Eargo 6 hearing aids with Mask Mode
Hearing aids have been around for a long time, but never before have they had to consider how to improve audio quality when talking to someone wearing a mask due to COVID-19 health requirements.
Enter the Eargo 6 hearing aid which features Mask Mode. Turning on mask mode helps to negate the muffling effect that mask-wearing causes, and as masks make it tougher for the hard of hearing to interpret sounds, this is a great feature.
The hearing aids are available now for $USD2,950 (approximately $4,135)
Whill Model Fi – thin and light motorised wheelchair
Traditionally motorised wheelchairs are great for getting around, but can be heavy and bulky when trying to transport them.
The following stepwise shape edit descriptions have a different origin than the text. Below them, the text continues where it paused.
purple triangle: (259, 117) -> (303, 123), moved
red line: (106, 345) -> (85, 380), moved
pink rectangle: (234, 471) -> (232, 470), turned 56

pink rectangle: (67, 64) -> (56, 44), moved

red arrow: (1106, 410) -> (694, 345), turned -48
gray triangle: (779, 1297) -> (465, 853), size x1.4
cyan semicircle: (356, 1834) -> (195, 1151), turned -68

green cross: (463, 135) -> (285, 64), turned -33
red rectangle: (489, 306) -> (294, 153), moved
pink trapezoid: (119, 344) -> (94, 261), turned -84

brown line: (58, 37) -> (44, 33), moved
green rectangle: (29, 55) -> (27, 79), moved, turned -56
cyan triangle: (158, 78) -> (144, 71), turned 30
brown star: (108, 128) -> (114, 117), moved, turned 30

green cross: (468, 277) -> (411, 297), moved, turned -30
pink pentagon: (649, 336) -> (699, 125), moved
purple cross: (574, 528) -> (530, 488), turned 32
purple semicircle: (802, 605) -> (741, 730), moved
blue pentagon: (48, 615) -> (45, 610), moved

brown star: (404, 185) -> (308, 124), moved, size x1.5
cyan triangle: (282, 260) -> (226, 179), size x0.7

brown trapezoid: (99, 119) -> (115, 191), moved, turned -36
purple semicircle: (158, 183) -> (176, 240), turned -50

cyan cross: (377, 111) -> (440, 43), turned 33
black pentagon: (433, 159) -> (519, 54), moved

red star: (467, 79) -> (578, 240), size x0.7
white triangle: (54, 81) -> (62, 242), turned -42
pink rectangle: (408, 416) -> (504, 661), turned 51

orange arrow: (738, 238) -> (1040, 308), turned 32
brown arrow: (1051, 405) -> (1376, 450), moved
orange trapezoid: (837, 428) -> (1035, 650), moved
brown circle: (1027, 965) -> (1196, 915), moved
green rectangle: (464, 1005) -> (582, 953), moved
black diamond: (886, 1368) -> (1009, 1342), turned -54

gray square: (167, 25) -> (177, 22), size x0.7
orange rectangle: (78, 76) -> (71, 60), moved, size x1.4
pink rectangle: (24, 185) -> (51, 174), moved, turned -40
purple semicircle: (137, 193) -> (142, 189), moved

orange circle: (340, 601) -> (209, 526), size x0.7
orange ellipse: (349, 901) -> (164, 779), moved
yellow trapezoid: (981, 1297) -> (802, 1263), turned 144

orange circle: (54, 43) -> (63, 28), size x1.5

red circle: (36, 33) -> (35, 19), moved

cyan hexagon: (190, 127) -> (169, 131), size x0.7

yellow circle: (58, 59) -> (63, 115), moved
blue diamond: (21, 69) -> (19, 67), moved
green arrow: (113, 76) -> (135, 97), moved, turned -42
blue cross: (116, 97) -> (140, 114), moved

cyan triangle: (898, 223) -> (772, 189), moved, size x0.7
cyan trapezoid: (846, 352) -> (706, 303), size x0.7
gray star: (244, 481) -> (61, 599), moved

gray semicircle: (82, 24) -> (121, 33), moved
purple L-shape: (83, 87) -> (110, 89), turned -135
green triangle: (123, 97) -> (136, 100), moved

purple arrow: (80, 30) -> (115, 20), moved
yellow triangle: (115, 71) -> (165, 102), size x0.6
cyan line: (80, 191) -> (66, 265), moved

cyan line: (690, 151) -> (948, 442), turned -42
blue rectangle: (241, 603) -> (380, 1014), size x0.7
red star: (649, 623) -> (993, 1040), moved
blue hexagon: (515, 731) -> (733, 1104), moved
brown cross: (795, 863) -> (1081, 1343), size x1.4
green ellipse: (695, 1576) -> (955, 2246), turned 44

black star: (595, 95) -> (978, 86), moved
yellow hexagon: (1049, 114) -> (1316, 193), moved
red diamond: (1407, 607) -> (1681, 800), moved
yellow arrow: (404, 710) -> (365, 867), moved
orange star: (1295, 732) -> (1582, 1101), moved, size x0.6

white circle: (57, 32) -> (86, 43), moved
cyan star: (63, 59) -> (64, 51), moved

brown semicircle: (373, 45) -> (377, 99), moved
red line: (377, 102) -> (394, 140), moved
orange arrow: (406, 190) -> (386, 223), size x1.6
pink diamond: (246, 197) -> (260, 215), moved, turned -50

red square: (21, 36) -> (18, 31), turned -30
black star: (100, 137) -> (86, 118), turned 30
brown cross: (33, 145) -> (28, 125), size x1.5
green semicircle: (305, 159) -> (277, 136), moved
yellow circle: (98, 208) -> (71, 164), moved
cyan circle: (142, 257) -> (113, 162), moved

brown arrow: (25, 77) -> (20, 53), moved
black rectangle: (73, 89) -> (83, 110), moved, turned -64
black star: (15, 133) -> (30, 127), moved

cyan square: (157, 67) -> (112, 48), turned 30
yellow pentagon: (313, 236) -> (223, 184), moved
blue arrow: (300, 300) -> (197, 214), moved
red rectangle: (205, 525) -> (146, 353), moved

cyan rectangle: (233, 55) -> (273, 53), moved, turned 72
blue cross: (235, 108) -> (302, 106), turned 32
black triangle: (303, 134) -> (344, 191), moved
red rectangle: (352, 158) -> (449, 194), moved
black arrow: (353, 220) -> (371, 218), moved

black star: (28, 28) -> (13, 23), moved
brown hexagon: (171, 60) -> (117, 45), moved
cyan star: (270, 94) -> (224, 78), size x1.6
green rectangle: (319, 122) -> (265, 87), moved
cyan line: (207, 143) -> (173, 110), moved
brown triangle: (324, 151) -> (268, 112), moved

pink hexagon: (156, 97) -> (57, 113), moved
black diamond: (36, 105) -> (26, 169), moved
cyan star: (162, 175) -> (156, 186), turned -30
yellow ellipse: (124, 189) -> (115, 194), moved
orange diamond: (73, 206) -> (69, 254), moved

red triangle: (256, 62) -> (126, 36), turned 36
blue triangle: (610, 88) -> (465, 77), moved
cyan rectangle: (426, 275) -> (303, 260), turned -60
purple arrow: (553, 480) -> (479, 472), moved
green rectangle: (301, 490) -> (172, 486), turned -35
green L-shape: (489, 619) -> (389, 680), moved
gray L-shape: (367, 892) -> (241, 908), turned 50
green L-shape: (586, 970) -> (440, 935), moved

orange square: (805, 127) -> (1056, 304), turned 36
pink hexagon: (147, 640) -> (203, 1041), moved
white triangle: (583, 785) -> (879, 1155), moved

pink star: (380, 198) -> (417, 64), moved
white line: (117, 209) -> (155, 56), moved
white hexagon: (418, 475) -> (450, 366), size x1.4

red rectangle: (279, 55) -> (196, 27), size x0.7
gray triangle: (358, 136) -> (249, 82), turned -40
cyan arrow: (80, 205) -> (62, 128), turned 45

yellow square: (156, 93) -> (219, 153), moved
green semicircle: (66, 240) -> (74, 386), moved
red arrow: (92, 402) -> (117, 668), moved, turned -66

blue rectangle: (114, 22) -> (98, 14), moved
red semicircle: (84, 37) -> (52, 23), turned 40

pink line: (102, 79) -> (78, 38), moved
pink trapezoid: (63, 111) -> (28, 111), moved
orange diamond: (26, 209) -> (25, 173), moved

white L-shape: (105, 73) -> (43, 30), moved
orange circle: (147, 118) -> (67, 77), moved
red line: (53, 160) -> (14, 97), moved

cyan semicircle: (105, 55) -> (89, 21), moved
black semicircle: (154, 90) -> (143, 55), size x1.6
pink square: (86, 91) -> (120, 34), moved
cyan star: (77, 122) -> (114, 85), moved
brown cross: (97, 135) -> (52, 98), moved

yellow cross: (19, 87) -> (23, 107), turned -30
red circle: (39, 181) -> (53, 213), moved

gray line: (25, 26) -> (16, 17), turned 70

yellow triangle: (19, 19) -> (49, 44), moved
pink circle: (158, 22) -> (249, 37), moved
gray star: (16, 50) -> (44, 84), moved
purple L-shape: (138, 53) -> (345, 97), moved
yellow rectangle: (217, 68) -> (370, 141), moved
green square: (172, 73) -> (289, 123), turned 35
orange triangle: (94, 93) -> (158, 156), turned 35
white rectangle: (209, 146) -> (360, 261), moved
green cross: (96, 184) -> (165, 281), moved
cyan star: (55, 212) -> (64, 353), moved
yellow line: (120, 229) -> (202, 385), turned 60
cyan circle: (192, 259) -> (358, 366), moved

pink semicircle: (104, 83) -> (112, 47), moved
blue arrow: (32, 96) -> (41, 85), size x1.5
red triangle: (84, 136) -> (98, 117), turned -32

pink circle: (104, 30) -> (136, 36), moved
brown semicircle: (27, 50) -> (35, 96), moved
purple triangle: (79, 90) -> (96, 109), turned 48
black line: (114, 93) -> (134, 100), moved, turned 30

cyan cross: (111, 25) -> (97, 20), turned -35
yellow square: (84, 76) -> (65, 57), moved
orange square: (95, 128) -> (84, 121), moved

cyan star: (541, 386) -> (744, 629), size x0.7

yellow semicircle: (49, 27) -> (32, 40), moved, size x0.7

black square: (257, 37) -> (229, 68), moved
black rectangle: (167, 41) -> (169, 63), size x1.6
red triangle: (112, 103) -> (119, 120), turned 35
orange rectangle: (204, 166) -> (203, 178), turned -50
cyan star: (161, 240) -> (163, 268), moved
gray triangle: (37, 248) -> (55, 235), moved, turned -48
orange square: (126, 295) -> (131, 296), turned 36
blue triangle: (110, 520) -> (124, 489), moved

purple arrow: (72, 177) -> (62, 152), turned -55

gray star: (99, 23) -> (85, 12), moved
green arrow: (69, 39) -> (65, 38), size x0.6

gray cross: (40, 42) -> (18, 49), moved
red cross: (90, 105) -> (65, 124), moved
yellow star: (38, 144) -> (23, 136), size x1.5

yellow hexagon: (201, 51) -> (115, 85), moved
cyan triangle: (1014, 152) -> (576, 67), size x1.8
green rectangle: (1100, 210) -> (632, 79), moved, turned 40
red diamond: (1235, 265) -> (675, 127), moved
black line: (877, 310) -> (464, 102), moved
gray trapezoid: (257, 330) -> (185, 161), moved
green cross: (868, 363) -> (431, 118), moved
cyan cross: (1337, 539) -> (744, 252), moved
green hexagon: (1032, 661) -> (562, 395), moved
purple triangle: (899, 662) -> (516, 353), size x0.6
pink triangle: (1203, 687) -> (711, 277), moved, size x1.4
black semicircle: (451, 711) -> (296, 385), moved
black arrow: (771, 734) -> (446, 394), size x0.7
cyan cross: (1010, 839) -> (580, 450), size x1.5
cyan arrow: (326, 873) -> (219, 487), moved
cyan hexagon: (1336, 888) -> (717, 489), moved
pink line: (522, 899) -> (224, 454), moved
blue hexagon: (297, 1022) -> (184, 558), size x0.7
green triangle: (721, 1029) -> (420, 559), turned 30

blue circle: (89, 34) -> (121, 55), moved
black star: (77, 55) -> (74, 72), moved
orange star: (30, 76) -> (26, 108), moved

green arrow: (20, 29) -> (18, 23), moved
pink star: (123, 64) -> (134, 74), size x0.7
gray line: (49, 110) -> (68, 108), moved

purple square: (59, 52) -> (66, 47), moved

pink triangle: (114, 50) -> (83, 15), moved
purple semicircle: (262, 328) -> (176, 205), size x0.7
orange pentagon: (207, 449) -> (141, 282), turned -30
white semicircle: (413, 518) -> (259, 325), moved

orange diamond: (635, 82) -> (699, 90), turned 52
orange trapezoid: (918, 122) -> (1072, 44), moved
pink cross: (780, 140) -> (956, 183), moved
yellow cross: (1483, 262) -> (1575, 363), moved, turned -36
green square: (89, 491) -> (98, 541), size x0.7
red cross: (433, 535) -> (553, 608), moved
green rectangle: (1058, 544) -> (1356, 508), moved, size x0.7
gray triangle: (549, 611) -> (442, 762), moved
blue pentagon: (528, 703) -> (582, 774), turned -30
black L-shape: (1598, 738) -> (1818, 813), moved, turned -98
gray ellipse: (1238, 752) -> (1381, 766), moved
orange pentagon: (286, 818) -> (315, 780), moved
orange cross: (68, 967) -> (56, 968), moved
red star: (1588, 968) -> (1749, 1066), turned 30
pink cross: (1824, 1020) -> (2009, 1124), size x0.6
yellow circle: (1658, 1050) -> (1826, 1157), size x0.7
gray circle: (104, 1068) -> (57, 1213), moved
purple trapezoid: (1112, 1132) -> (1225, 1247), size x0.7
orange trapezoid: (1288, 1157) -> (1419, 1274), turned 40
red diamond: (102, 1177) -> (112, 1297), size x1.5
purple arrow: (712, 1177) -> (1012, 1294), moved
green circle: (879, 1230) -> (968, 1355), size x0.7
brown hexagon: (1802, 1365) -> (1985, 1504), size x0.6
The Whill Model Fi personal electric vehicle endeavours to address this. The chair can be adjusted between 140csm to 165cm to fit in the narrowest of spaces, and the width between armrests can be set to either 41cm or 72cm. It’s lightweight and foldable, and it can even be driven and locked remotely with an app. The wheelchair is scheduled for release in the second half of the year for $USD2,899 (approximately $4,060)
The last bit of tech that caught our eye this year is the Lili Lamp. This lamp is designed to help people with dyslexia. The lamp works by producing “imperceptible lights and flashes” that negate the mirror effect that can make it difficult to read. The lamp is available for $USD395 (approximately $550) .
That wraps it up for CES 2022. We’ll look forward to keeping you up to date on these and other important accessibility developments as the year progresses.